The I-20 corridor is unique in that one of the study States, Louisiana, has operated for some time with private sector partners in resource sharing and right-of-way barter agreements. As such, the entire State is well-equipped with fiber routes and wireless tower access and ownership. The State's open model of granting access to the right-of-way for fiber conduit and routing projects has led to extensive availability of HST. In contrast, Louisiana's neighboring States of Mississippi and Alabama are quite constrained in undertaking similar ventures. Mississippi and Alabama strictly limit public-private partnerships (PPP); unless transportation agencies are specifically authorized to undertake a program of resource sharing or bartering the Interstate highway right-of-way, the law is interpreted in such a way that the DOT can not carry out such a program.

Mississippi and Alabama are both moving forward with their own deployments of fiber in and around a number of high priority areas such as the urban centers along the corridor. This allows full control of the telecommunications infrastructure, but is also very costly.

The experiences and lessons learned of Hurricane Katrina have shown the State DOTs in this region how corridor deployments of HST networks could greatly aid and assist in corridor interoperability, thereby facilitating evacuation and response to natural disasters.
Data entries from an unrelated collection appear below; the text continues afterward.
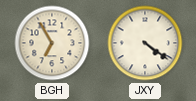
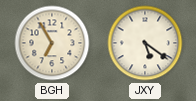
JXY: 4:21 -> 5:21
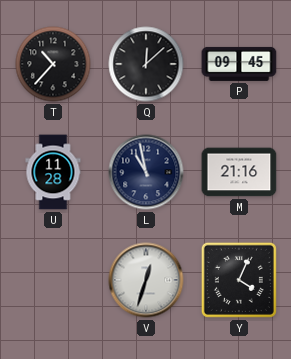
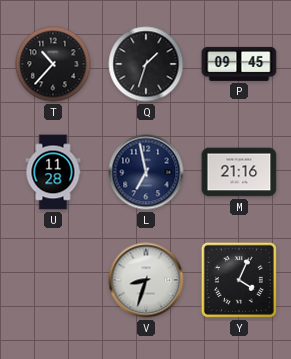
Q: 12:08 -> 1:33
L: 10:58 -> 6:58
V: 12:33 -> 8:33
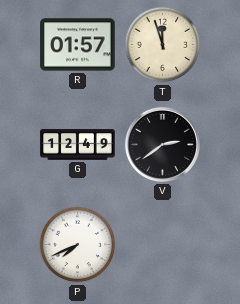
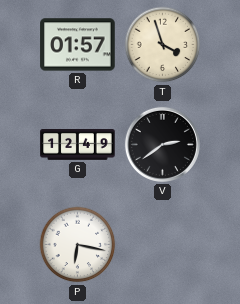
T: 11:57 -> 3:57
P: 7:41 -> 6:17
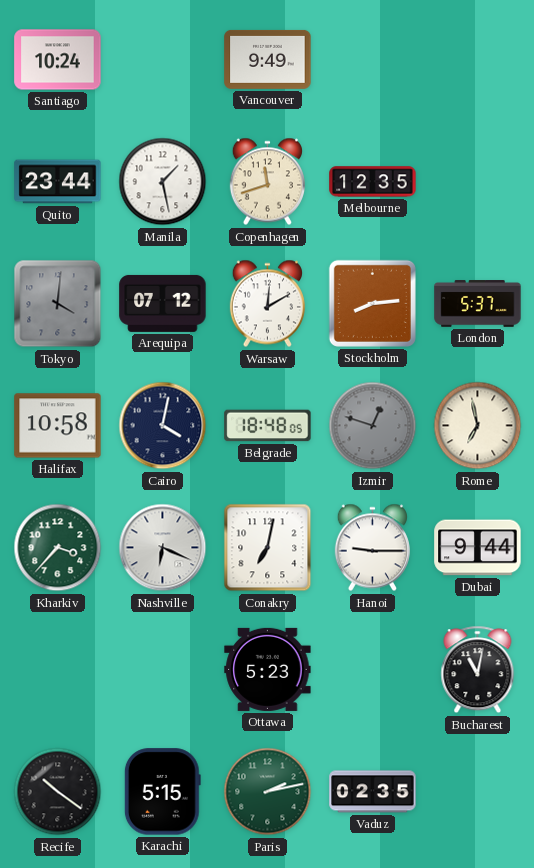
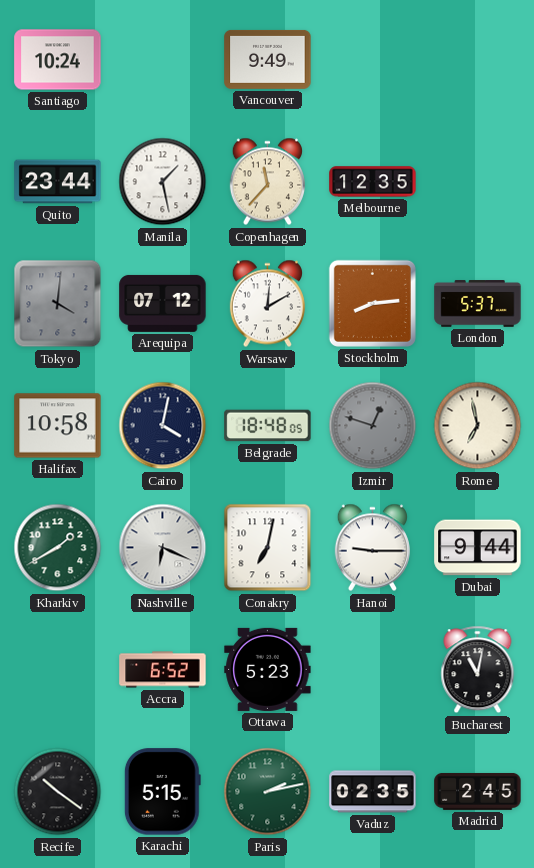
Copenhagen: 11:42 -> 11:37
Kharkiv: 3:37 -> 1:40
Accra: none -> 6:52
Madrid: none -> 2:45
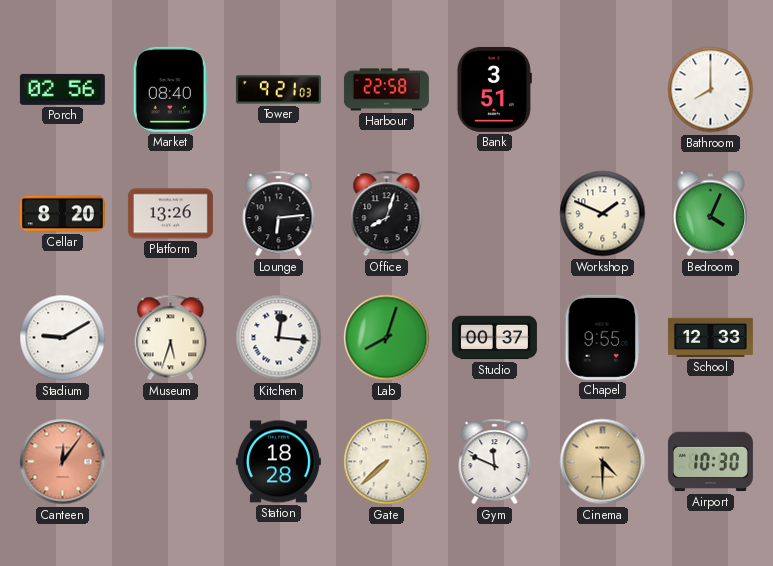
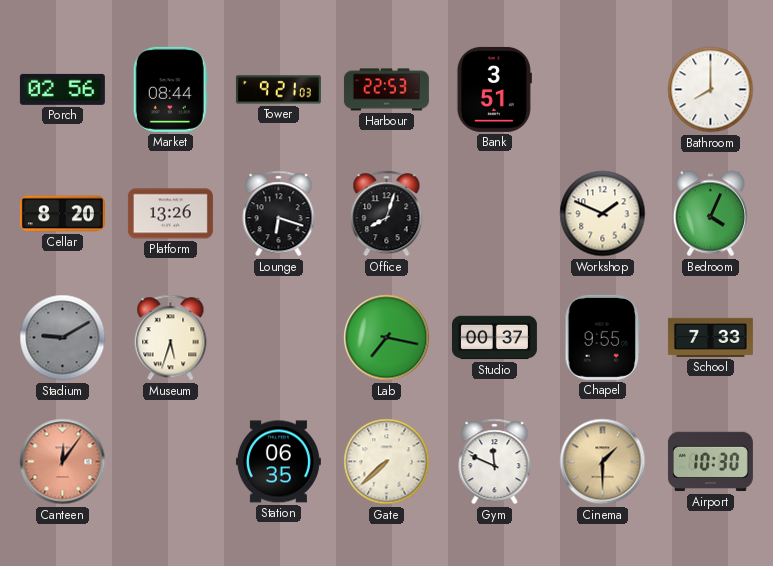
Market: 08:40 -> 08:44
Harbour: 22:58 -> 22:53
Lounge: 6:14 -> 6:18
Stadium dial: white -> grey
Kitchen: 12:16 -> none
Lab: 8:03 -> 7:17
School: 12:33 -> 7:33
Station: 18:28 -> 06:35
Cinema: 4:30 -> 1:30
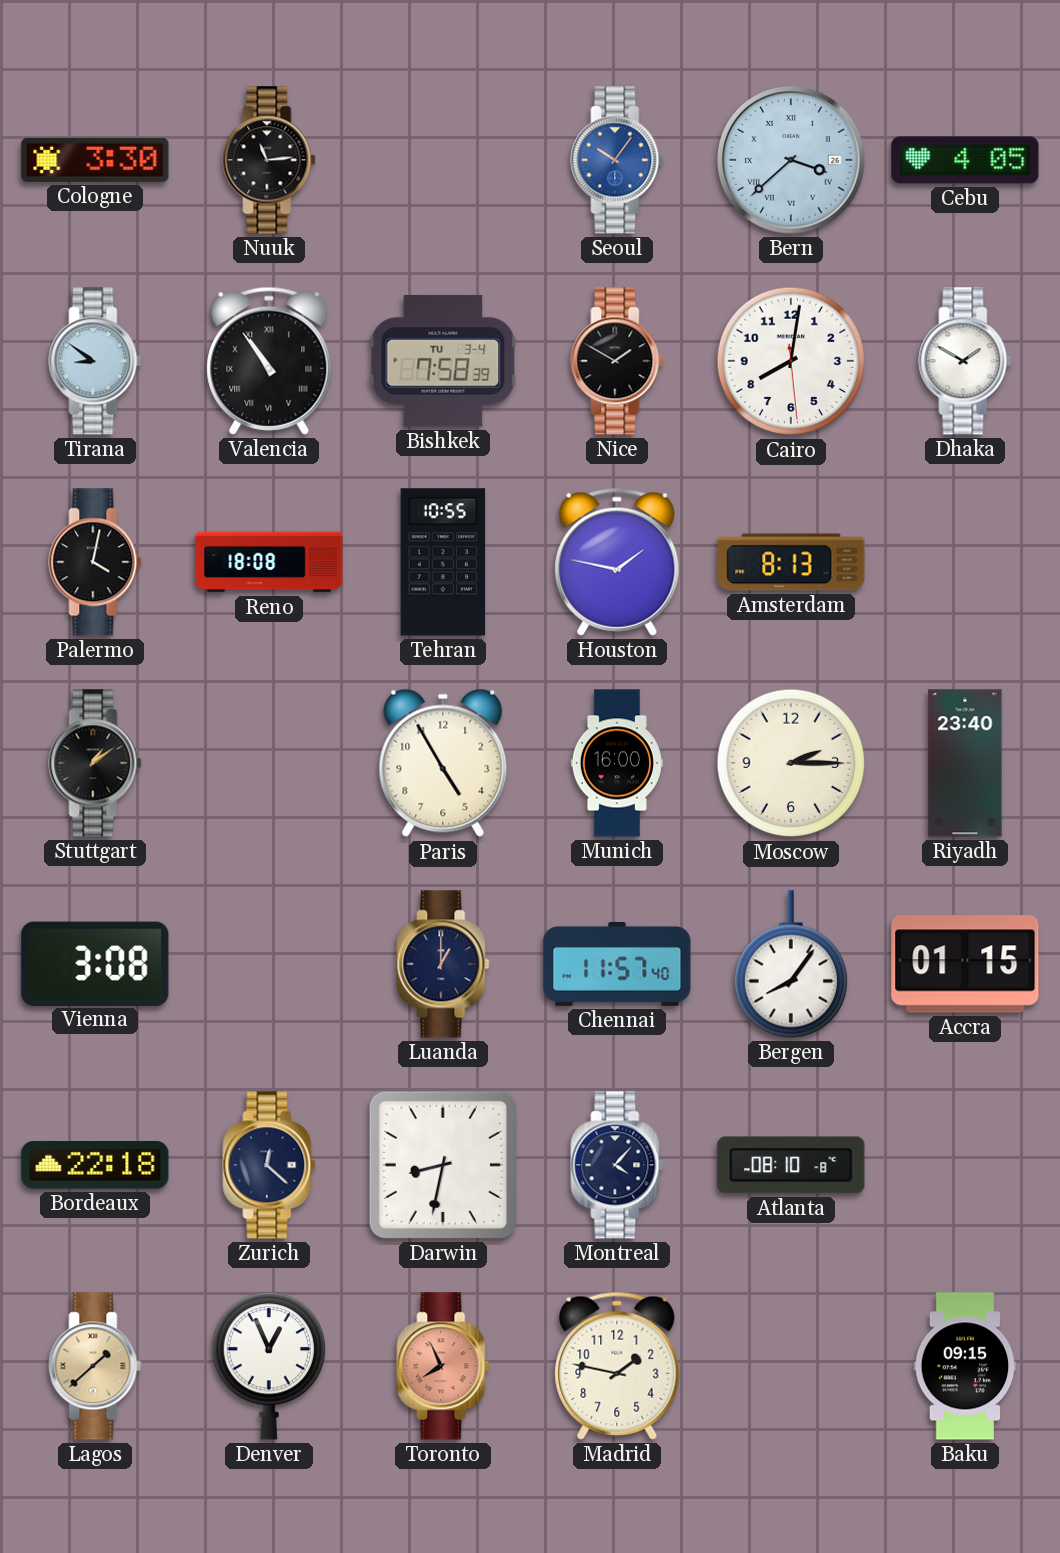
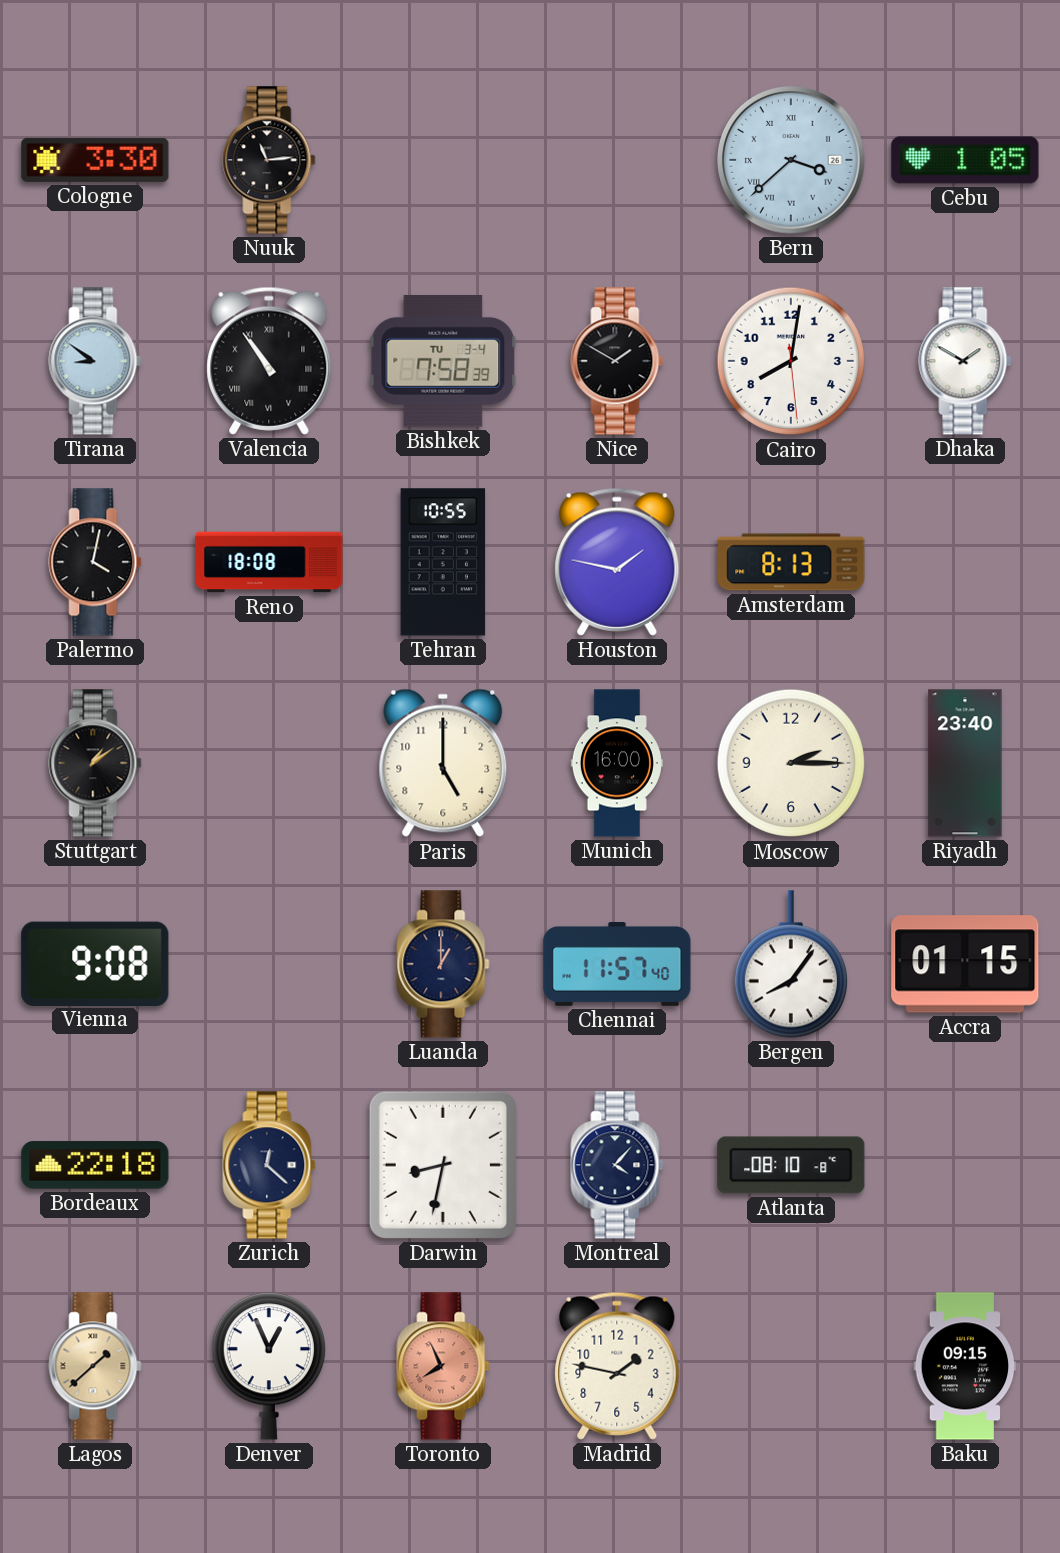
Seoul: 10:06 -> none
Cebu: 4:05 -> 1:05
Paris: 4:55 -> 5:00
Vienna: 3:08 -> 9:08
Other steps that States in the I-20 corridor should consider include:

  • State DOTs in the I-20 Corridor should consider the advantages of harmonizing utility accommodation policies and permitting processes for the Corridor.
  • Current legal and policy restrictions limit opportunities for public-private partnerships in the I-20 Corridor. State DOTs should take steps to lessen legal restrictions by documenting the benefits of working with the private sector to facilitate deployment of high-speed telecommunications in the corridor.

Interstate Highway 91 through Massachusetts, Vermont, and New Hampshire

The I-91 Corridor is the most mature corridor when it comes to advancing HST programs. There were stakeholders on this corridor that had already researched the needs of advanced communications to the residents of the States involved in the study. The State DOTs have also progressed with HST infrastructure projects involving the Interstate highway ROW. New Hampshire had deployed fiber optic infrastructure (at their own expense) along large sections of I-93, a nearby interstate leading to Boston. Massachusetts had worked to secure additional funding to move forward with the first phase of a design-build program to prompt interest in the corridor from the private sector, with Vermont following that same path to secure deployment of HST in the I-91 ROW.

The corridor presents unique challenges, with many difficult geological formations that could obstruct fiber optic installations and a history of environmental protectionism that would make tower siting and ROW disruptions subject to lengthy permitting processes. Other actions Corridor States might consider include:

  • I-91 Corridor States should consider sharing lessons learned and experiences as their programs move forward.
  • Given the advanced status of planning and implementation in this corridor, this study has focused on advancing some standard design templates that could be applied to promote efficiency in moving the projects forward. These design templates are listed in Appendix C.